Going through the material below, please gather all lines with the word "Alice" in them.

────────────────

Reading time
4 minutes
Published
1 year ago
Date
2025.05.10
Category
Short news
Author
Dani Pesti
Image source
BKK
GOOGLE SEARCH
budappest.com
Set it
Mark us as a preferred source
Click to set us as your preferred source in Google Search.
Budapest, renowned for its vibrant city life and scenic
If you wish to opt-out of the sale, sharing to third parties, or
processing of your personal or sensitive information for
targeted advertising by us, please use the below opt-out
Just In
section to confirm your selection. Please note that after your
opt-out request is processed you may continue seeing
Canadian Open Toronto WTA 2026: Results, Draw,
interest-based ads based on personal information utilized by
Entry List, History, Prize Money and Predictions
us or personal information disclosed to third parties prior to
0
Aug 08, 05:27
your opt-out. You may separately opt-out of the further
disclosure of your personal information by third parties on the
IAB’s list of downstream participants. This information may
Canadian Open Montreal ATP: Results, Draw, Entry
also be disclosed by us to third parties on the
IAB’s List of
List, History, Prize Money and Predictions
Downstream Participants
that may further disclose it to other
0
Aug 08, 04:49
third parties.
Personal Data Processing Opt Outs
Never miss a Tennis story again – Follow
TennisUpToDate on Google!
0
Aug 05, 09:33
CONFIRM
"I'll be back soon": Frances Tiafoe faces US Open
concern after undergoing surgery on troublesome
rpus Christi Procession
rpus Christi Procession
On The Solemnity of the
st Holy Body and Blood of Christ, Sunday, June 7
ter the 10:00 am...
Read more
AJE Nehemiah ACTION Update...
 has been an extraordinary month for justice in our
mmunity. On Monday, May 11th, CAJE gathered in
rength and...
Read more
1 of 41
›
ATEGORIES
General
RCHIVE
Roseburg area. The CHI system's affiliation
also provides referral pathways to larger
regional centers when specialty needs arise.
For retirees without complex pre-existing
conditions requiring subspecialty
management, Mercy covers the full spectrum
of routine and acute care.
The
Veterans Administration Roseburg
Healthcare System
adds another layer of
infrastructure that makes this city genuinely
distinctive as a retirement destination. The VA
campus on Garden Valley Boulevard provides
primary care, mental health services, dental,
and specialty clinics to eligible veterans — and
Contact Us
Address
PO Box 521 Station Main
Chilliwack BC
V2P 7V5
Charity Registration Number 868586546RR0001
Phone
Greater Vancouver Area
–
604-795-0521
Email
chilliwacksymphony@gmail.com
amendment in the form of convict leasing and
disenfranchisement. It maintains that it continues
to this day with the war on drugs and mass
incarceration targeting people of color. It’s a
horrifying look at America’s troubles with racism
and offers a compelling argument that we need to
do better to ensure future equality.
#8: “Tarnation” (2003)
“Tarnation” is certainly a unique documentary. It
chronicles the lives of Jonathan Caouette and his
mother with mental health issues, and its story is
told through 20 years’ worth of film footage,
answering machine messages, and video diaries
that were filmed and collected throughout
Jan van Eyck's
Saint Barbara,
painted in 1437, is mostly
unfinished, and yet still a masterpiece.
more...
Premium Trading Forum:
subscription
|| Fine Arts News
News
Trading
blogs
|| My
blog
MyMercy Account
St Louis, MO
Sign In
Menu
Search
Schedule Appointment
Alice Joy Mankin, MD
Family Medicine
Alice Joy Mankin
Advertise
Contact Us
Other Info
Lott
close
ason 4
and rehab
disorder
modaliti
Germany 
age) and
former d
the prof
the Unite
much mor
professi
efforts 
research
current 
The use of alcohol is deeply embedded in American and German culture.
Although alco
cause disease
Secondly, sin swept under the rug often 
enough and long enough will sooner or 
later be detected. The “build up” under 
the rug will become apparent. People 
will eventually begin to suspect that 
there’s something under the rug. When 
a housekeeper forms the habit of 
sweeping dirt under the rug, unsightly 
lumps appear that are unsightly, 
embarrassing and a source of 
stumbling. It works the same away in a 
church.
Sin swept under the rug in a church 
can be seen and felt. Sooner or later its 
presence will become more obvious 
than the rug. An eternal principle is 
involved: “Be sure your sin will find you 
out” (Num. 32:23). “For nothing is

────────────────

**Written reply**
Alice Joy Mankin, MD
Alice Joy Mankin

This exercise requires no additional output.